Like any other skill, I believe public speaking and communication to be a learnable and trainable skill. In my professional growth, I’ve found it invaluable to help stakeholders understand why my team’s work is important; and thus over the years I’ve developed a “3 levels of complexity” framework to craft the storylines in my talks.

3 levels of technical complexity

In the movie Inception, there are deeper levels of dreams, entered via free-fall.

The above gif is from the movie Inception, which is the story about a man who steals information from his targets by entering their dreams. As part of his job, he recruits a team to infiltrate the dreams of one particular target. In the above gif, they’re free-falling to enter one layer deeper in the dream, where juicier information is located in the target’s mind.

Now see, providing context is one of the keys about communication. Imagine that during a talk, I had just mentioned “the movie inception” and I didn’t provide a brief explanation of the movie setting. That would have alienated half the audience already, for those who haven’t seen the movie or have forgotten the storyline.

This would have been exacerbated in a talk; people will be distracted if they so much get the urge to google something.

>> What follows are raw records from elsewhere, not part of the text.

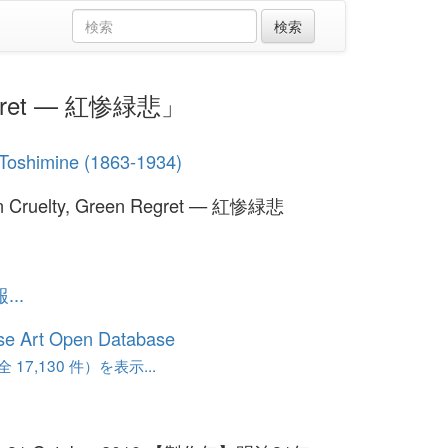
Regret — 紅惨緑悲」
 Toshimine (1863-1934)
n Cruelty, Green Regret — 紅惨緑悲
..
se Art Open Database
17,130 件）を表示...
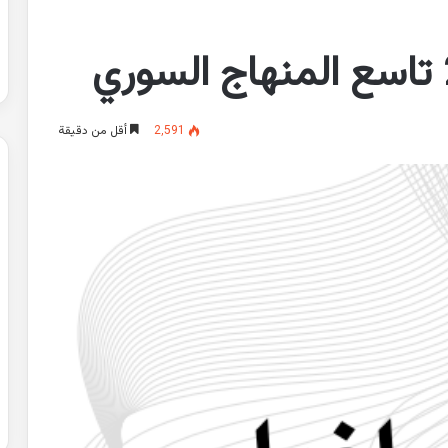
2٬591
أقل من دقيقة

It’s the same with data science storytelling. Context needs to be explicitly given, not assumed, which when not done correctly, often causes a breakdown of communication. So hold onto that idea.

Matrix factorization. How does one present this to folks from all types of professional backgrounds?

Following, let’s examine the “3 levels of complexity” in data science storytelling, which is how I was able to help folks in different types of backgrounds understand Alternating Least Squares, the algorithm’s pros and cons, and how the project which implements it brings value to the business.

Level 1 - Help the audience understand real life impacts

Spotify, YouTube, and Netflix recommend you shows that similar users watch, like how a friend who knows your tastes and has similar tastes would.

To begin explaining recommender systems, collaborative filtering, and the alternating least squares algorithm, I didn’t bring up any of those technical jargon yet. I simply mentioned YouTube and Spotify, which are services that the audience likely used or heard of before. They may have heard of “the YouTube algorithm”, and this talk gives an explanation of what is going under the hood.

Following this, I asked the audience why might it be important to our company, [or the client’s company, or the audience’s company], to use recommender systems too? I still hadn’t brought up technical jargon, but started with real life examples and the results or value add. This makes people motivated to spare my talk a bit more brainpower to understand the concepts I would bring up a few more slides in.

The following is an excerpt of how I prefaced the need to understand recommender systems and collaborative filtering:

It saves the business time and the users’ time, by helping the user avoid sifting through large amounts of information. This reduces overload, and increases user engagement. […] Imagine if YouTube had a person manually send you an email every time your favorite channel uploaded something new. Of course, we all know it’s automatic on the front page, commonly thanks to recommender systems.

Using examples the audience can relate to, helps it click in their mind. They might think - hey, this way of using data science to provide automatic recommendations was convenient to me (since I’ve used YouTube and Netflix), this will be convenient to our company’s users too!

Only after I provide this context, then I take the audience to a deeper level. It is important to note, that much like the movie Inception, one cannot skip through layers. It goes from high level to low, sequentially.

Level 2 - Bridge the context to abstract or technical

Shows can be recommended by finding similar users. What makes a user similar to you is if they have a lot of overlapping viewed shows with you, which, if you put them in a rows, and the movies as columns, can be calculated.

Now we try to bridge the context to the more abstract. To be fair, this really depends on the audience and presentation; in some situations only the first level is enough.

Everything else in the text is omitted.